04 dezembro 2012

Duas últimas

Mantenho-me no fado.

Por vários motivos nunca fui grande leitor de poesia. Era um estilo de literatura pouco habitual em minha casa de solteiro, onde adquiri o gosto pela leitura, e assim se manteve durante muito tempo. Hoje leio moderadamente, embora goste de poesia, tendo aprendido muito com aquela que o meu querido amigo gi aqui postou durante larguíssimos meses. Infelizmente, não sei ler, isto é, faz-me falta a atenção ao pormenor, à mensagem, à alegoria; faz-me falta uma certa calma - sou demasiado imediatista, demasiado rápido, demasiado ignorante. Precisava que me ensinassem, mas já não sei se não me falta também uma certa sensibilidade... Para isto contribuiu, também, o fado que vou ouvindo há muitos anos. Na generalidade das letras que foram cantadas no fado há rima, há métrica, há um certo ritmo - tudo parece mais óbvio. Estou certo de que a minha mente se habituou, preguiçosamente, a esta facilidade. 

Hoje esta qualidade é evidente, mas desde o tempo da Amália que se canta poesia bonita. Nem todo o fado falava de toiros, de hortas, de milordas e guizalhadas, de gente entrevadinha, de crianças doentes ou de amores desfeitos. Abstenho-me do lugar-comum de evidenciar o que Amália fez pela poesia nacional...

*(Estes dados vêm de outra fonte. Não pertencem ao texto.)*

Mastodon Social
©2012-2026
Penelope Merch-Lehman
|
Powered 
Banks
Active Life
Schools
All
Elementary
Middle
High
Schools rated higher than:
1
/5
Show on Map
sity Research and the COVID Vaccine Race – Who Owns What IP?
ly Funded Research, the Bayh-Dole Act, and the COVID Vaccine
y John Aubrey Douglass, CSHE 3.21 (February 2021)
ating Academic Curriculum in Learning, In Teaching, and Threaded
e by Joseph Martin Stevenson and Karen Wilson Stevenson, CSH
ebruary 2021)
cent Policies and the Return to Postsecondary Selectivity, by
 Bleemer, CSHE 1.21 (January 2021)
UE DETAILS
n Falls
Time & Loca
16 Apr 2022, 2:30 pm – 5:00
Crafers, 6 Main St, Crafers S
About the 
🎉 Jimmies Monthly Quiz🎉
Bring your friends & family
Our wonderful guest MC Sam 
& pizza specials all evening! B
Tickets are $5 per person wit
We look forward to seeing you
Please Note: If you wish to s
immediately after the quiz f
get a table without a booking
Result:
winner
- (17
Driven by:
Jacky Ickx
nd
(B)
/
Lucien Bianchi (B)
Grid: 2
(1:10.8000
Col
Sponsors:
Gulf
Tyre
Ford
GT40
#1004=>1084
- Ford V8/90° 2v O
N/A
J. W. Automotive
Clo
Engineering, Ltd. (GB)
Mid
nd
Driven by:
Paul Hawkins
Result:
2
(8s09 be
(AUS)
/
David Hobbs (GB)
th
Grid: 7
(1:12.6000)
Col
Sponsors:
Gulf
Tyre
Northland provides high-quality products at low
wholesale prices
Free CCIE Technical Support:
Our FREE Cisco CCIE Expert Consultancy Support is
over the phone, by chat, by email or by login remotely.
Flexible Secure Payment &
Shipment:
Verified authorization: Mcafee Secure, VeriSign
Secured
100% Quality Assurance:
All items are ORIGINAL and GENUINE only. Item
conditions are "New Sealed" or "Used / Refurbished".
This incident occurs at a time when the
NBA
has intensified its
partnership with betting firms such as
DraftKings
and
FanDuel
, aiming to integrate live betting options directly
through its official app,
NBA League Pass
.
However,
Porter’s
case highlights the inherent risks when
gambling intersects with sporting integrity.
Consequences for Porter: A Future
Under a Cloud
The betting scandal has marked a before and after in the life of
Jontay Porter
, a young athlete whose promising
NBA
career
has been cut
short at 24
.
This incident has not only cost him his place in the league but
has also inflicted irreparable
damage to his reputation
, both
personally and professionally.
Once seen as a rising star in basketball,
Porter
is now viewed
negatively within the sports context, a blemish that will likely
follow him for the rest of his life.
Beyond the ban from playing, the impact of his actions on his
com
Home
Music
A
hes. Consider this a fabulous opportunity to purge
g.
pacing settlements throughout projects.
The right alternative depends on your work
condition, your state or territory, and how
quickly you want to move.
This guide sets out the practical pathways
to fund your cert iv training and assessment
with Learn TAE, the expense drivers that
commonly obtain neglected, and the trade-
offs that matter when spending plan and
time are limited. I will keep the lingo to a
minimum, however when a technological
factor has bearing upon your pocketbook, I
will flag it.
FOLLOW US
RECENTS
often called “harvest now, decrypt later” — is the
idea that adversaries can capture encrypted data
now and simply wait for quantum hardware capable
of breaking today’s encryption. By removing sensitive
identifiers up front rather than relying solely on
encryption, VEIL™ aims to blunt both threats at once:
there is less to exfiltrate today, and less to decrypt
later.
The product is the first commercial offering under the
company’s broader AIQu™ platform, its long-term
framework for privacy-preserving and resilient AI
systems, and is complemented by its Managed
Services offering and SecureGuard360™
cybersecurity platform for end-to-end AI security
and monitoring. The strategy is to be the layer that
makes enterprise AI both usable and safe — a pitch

Junto seguem dois fados (de que gosto muito) com as respectivas letras. É do disco Busto, de Amália, seguramente um dos melhores dela. As letras são de Álvaro Duarte Simões (Algemas) e de Luís de Macedo (Asas Fechadas).  O segundo fado tem a particularidade - muito bonita - de ser também acompanhado ao piano por Alain Oulman, autor da música.  

JdB




Algemas

Escravos errantes da vida

E da angustia de viver

Somos a imagem esbatida

Do que nós quisemos ser.

Corta-se embora a corrente

Que nos prende ao que é vulgar

No final tudo é diferente

Do que queremos alcançar.

Sem saber porque vivemos

No mistério de existir

Nem mesmo ao sorrir esquecemos

A mentira que é sorrir.

Desde sempre que conheço

Porque a vida me ensinou

Que o riso é sempre o começo

Do sorriso que findou.

Prendo o mundo nos meus braços

Quando me abraças nos teus

E por momentos escassos

A terra dá-nos os céus.

A vida fica suspensa

Do nada que a fez nascer

E esse nada recompensa

A tortura de viver.


***



Asas Fechadas

Asas fechadas
São cansaço ou queda
Pedra lançada
Ou vôo que repousa
Em meu sorriso a minha entrega
Que meu olhar não ousa...

Asas fechadas
Dizem dois sentidos
Ambos iguais
Inversos verticais
No teu sorriso só pressinto
Um sofrimento mais...

Asas fechadas
Desce quem subiu
Buscar a terra
É ter falhado o céu
Nos sorrisos indecisos
Outro sonho nasceu...

Asas fechadas
Sonho ou desespero
Ponto final
Ou ascensão sem par
Nestes sorrisos espero
Por não saber chorar...

É prudente o silêncio
De quem só sabe sonhar...

2 comentários:

Anónimo disse...

Identifico-me imenso com o que escreve sobre poesia. Muito bem observado. Obrigada. pcp

Anónimo disse...

Eu também!
Não conhecia nenhum dos fados (ignorância a minha....) e gostei.